◆ **Exercise**:
Every record here should be printed again exactly.

◆ **Exercise materials**:
»»

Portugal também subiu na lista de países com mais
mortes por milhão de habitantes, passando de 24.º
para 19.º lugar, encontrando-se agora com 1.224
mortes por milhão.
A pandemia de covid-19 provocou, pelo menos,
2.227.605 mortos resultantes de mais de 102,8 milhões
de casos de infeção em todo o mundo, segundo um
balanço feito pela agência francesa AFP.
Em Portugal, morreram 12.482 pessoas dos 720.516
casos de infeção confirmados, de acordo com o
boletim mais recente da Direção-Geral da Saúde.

««

◆ **Exercise output**:
Portugal também subiu na lista de países com mais
mortes por milhão de habitantes, passando de 24.º
para 19.º lugar, encontrando-se agora com 1.224
mortes por milhão.
A pandemia de covid-19 provocou, pelo menos,
2.227.605 mortos resultantes de mais de 102,8 milhões
de casos de infeção em todo o mundo, segundo um
balanço feito pela agência francesa AFP.
Em Portugal, morreram 12.482 pessoas dos 720.516
casos de infeção confirmados, de acordo com o
boletim mais recente da Direção-Geral da Saúde.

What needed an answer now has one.